Although it is difficult to see how having expert guidance cannot be beneficial for people on the move, there are times when relocation companies can be more of a hindrance than a help. This proved the case for one family who moved within the US last year. The non-profit organisation for which the husband is a director selected a relocation agent, ostensibly to work on the family’s behalf. The agent was to sell the family’s existing home and help them find a new one in the city they were moving to, as well as manage the bridging loan provided by the husband’s employer and oversee the transportation of their goods. However, because the agent was overseeing the financial side of the move, which directly implicated the employer, the family didn’t feel their interests were being best served.
The relocator also appointed a real-estate agent based in a town 20 miles from where the family wanted to live. Feeling he lacked the local knowledge they needed, the family had to negotiate to select their own realtor. “There were times when we seriously thought about getting shot of the relocator,” says the mother of the family, who would rather not be identified, “even if that meant sacrificing the benefits that were being offered, such as the loan to buy a new home.”
In the end, though, a good experience with a relocation company can mean the difference between a successful move and one that flounders or fails. Had I been forewarned about consignment size, credit ratings and how to fill in a health insurance application, I may have avoided some of the headaches of my move.
The value of having someone on hand with local expertise is also repeatedly cited by relocation companies and those who have used them as being critical to a smooth transition. “You might be moving to the Bay Area in California, but do you know which neighbourhoods have the right schools for your children, employment possibilities for your spouse and like-minded communities to live in?” says Arcario at Cendant Mobility.

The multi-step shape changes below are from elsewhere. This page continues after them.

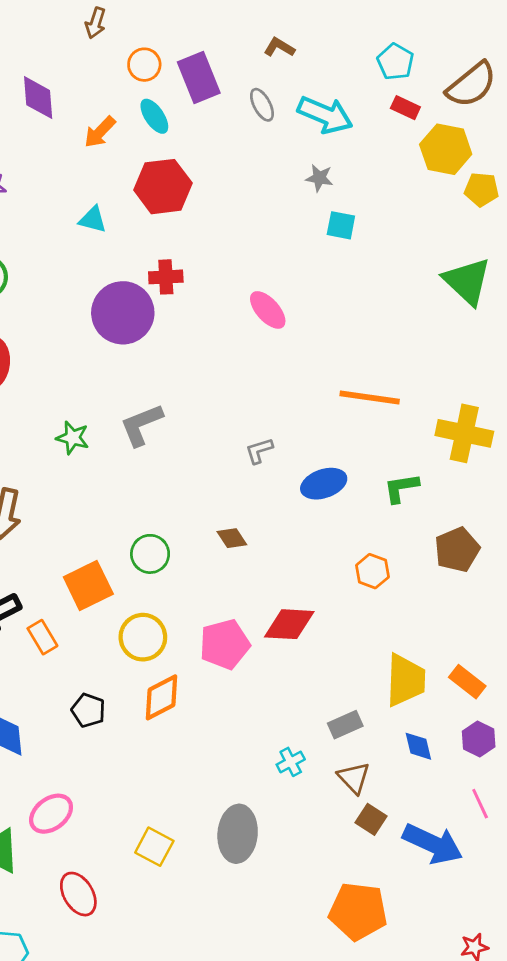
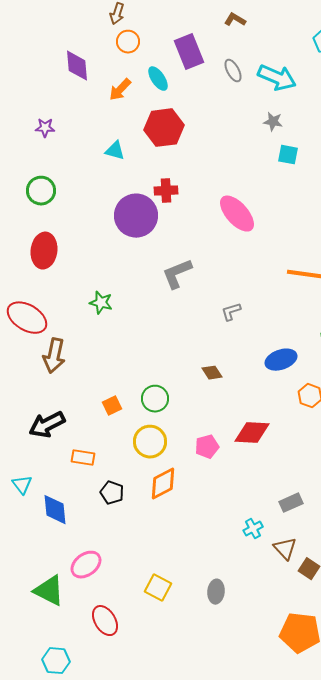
brown L-shape: (279, 47) -> (235, 20), moved
orange circle: (144, 65) -> (128, 42), moved
pink ellipse: (268, 310) -> (237, 214), size x1.4
gray L-shape: (141, 425) -> (177, 274), moved
blue ellipse: (324, 484) -> (281, 360), moved
green circle: (150, 554) -> (155, 399), moved
orange square: (88, 585) -> (112, 406), size x0.6
orange rectangle: (42, 637) -> (83, 458), moved, turned -50
pink pentagon: (225, 644) -> (207, 447), size x0.7
brown triangle: (354, 778) -> (285, 549), moved
gray ellipse: (238, 834) -> (216, 592), moved, size x0.6

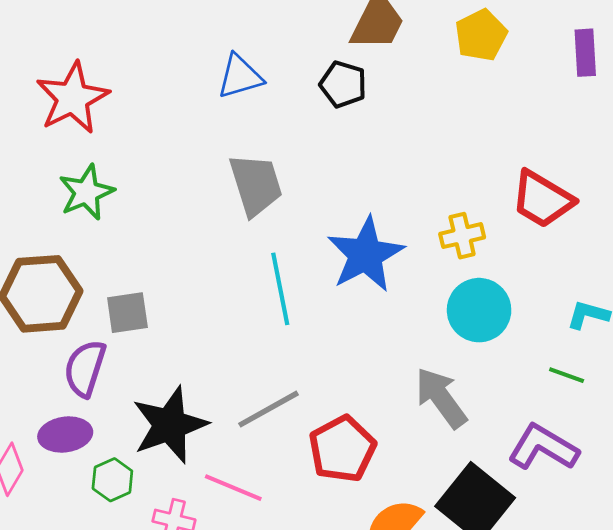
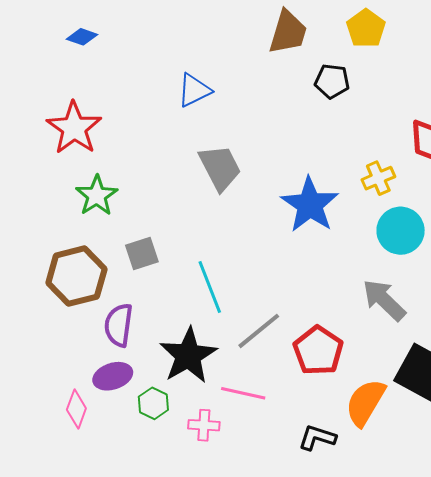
black pentagon: (343, 84) -> (332, 81), moved
cyan line: (280, 289) -> (210, 287), moved
gray square: (127, 313) -> (142, 254), moved

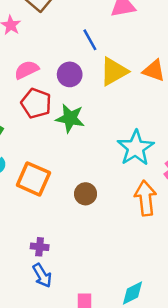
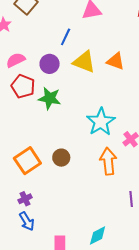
blue line: (90, 40) -> (66, 37), turned 54
yellow triangle: (114, 71) -> (84, 62), turned 50
orange square: (33, 179) -> (27, 161), moved, turned 32
purple cross: (40, 247) -> (25, 199), turned -32

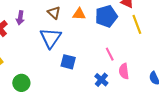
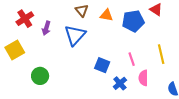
purple arrow: (20, 18) -> (46, 28), moved
yellow line: (137, 24) -> (161, 54), moved
blue square: (68, 62) -> (102, 65), moved

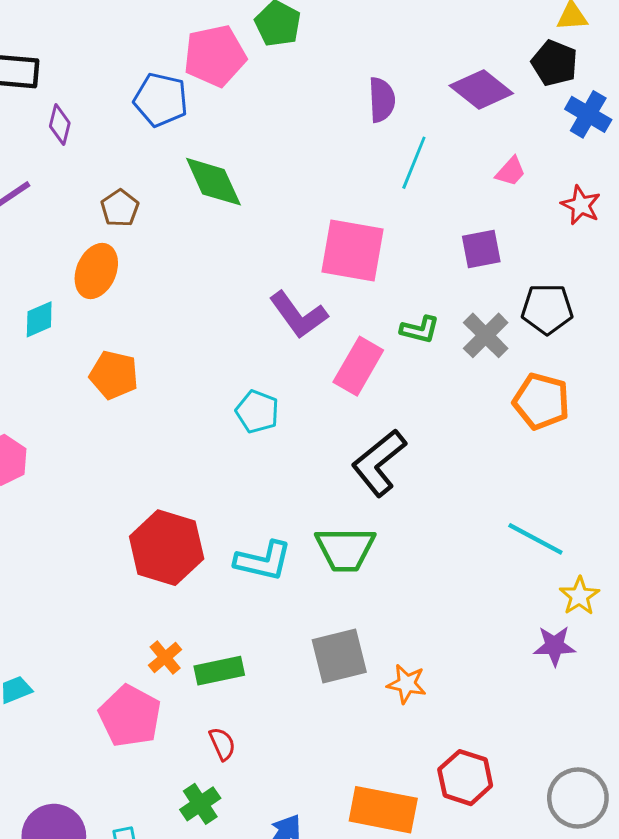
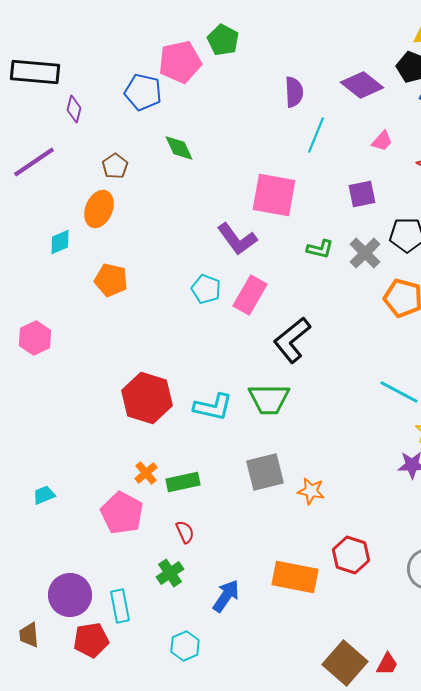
green diamond: (213, 182) -> (179, 148), size x0.7
pink rectangle: (358, 366) -> (250, 295), moved
cyan pentagon: (257, 412) -> (206, 289), moved

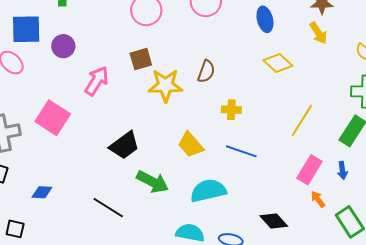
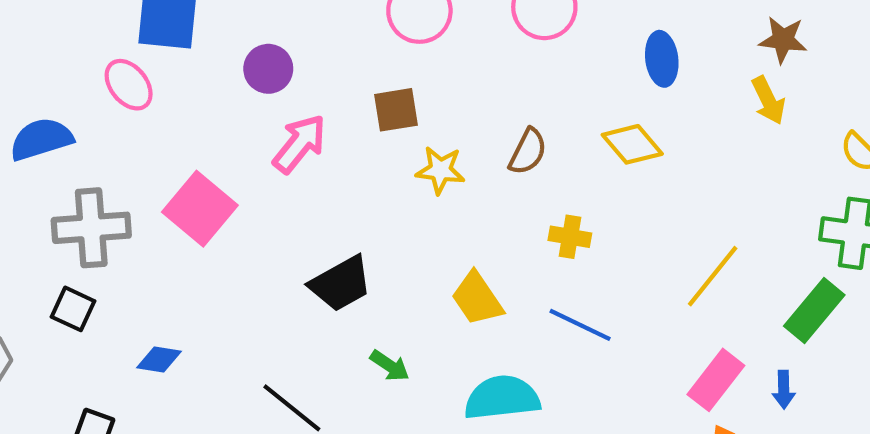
purple circle: (63, 46) -> (268, 69), moved
yellow diamond: (278, 63) -> (632, 144), moved
yellow star: (165, 85) -> (440, 170), size x0.7
green arrow: (153, 182) -> (390, 366), size x0.6

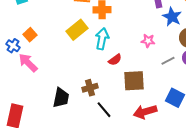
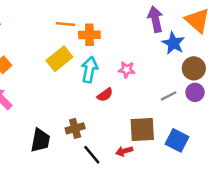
pink star: (148, 41) -> (127, 70), moved
brown square: (134, 81) -> (142, 130), moved
red arrow: (145, 112) -> (124, 151), moved, size x0.6

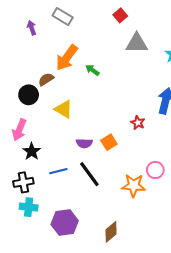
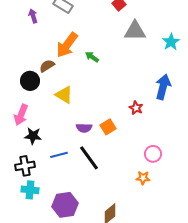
black star: (32, 151) -> (33, 136), turned -30
orange star: (134, 185) -> (143, 178), moved, size x0.6

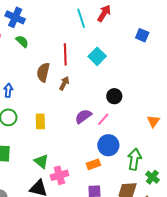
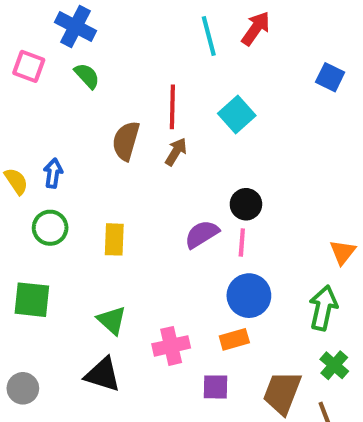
brown arrow: (64, 83) -> (176, 152), moved
black circle: (114, 96) -> (246, 204), moved
pink line: (103, 119) -> (242, 242), turned -40
green arrow: (134, 159) -> (323, 308), moved
orange rectangle: (93, 164) -> (234, 339), moved
pink cross: (59, 175) -> (171, 346), moved

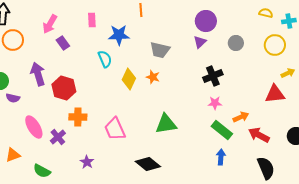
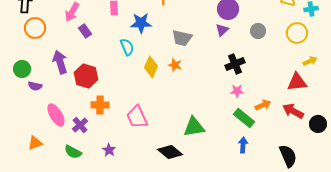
green triangle: (166, 124) -> (194, 127), moved
red arrow: (259, 135) -> (293, 111), moved
green semicircle: (42, 171) -> (73, 152), moved

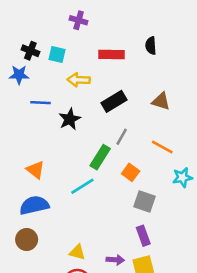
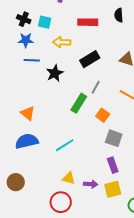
blue star: (19, 75) -> (26, 40), moved
cyan line: (82, 186) -> (65, 145), moved
brown circle: (27, 239) -> (16, 182), moved
yellow triangle: (77, 252) -> (69, 178), moved

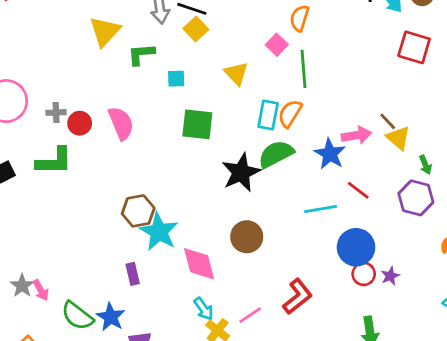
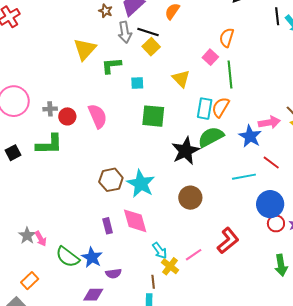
cyan star: (159, 232) -> (141, 184), moved
pink diamond: (199, 264) -> (135, 221), moved

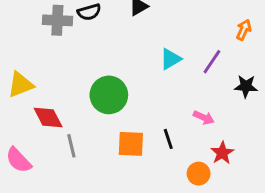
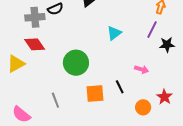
purple line: (212, 62) -> (152, 30), moved
red diamond: (48, 118) -> (35, 44), moved
red star: (222, 153) -> (164, 97), moved

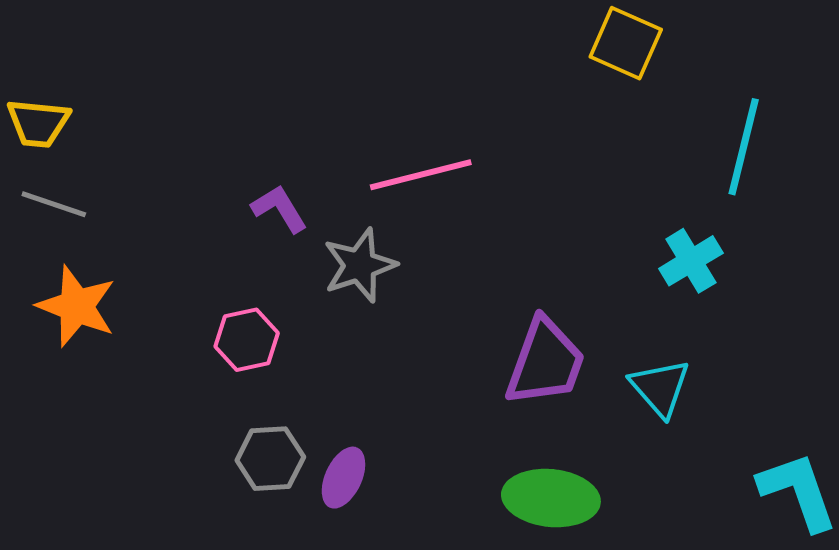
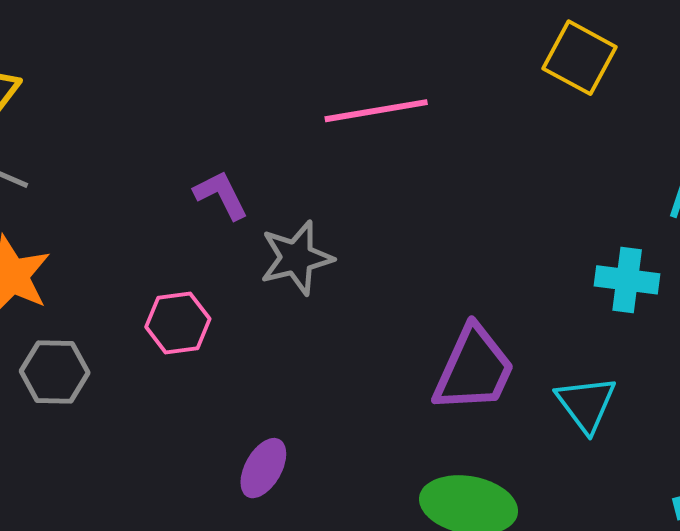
pink line: (421, 175) -> (376, 111), moved
cyan cross: (691, 261) -> (627, 280), turned 34
gray hexagon: (270, 459) -> (55, 372), moved

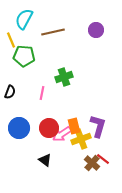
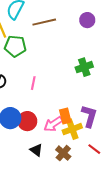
green cross: (64, 77) -> (84, 67), moved
red circle: (49, 128) -> (27, 121), moved
brown cross: (92, 163) -> (63, 153), moved

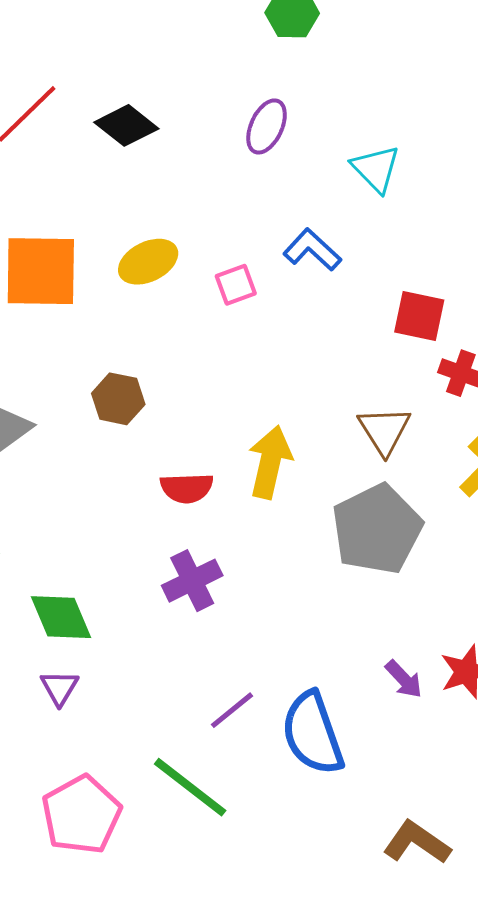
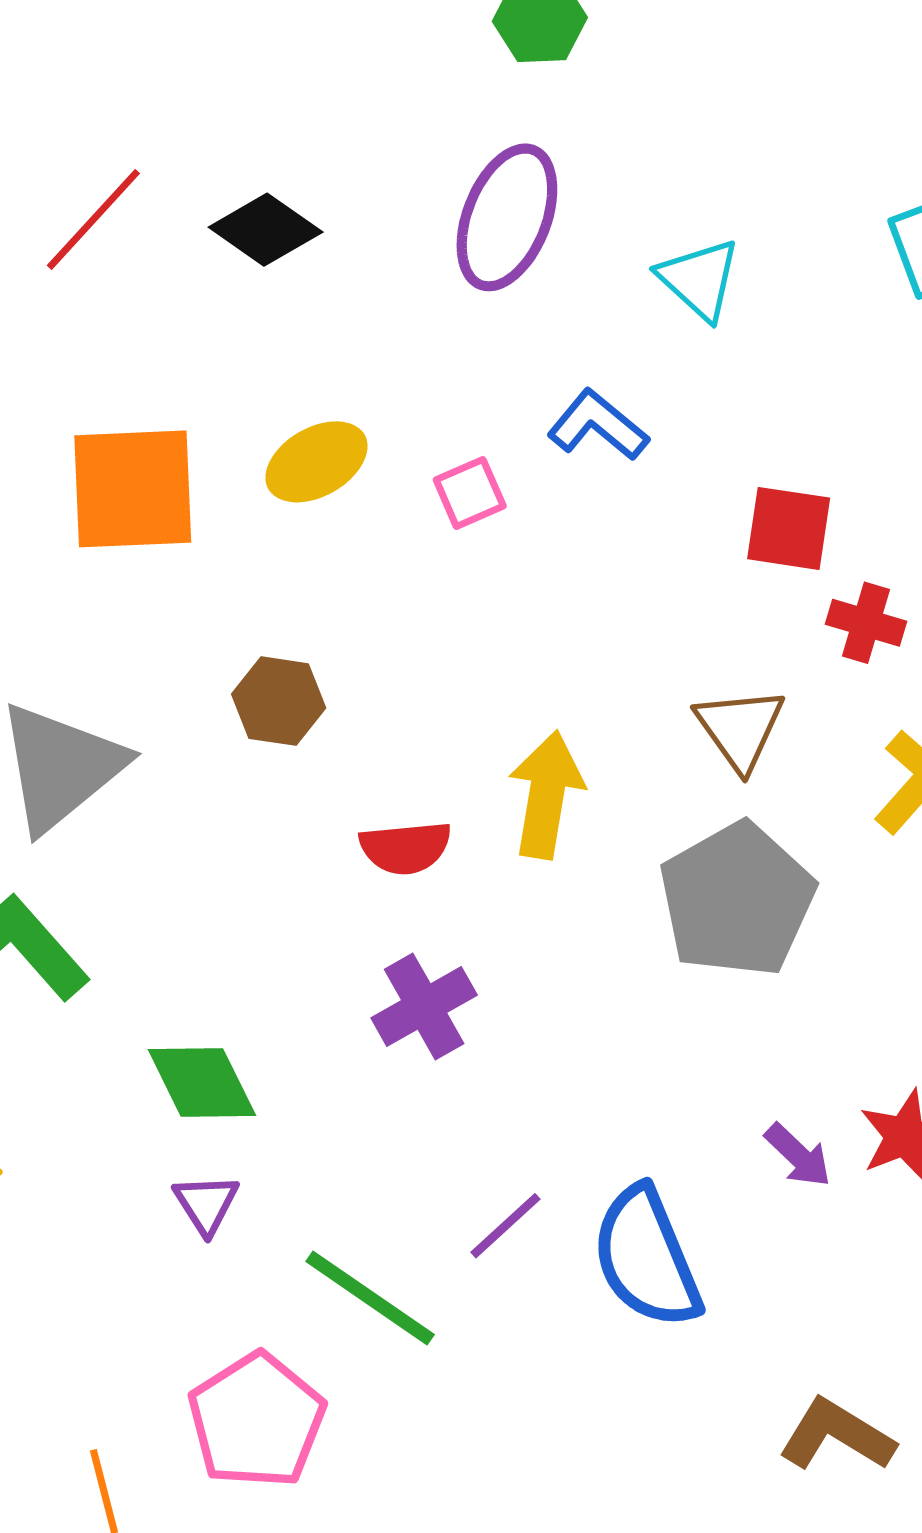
purple ellipse: (267, 126) -> (507, 217), size x1.5
green line: (190, 787) -> (370, 1298), moved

Meanwhile Vassie at The Relocation Bureau recalls a case of an American executive who was moving to the UK for her first overseas posting for a large multinational. “She was being helped by US ‘counsellors’ based in Connecticut,” he says. “As she needed to be within reach of Heathrow and a factory in Peterborough she was advised to live in King’s Cross.” It was a few years before the current regeneration scheme, and “it took us a while to persuade her that living next door to pimps and drug addicts wasn’t exactly a good idea.”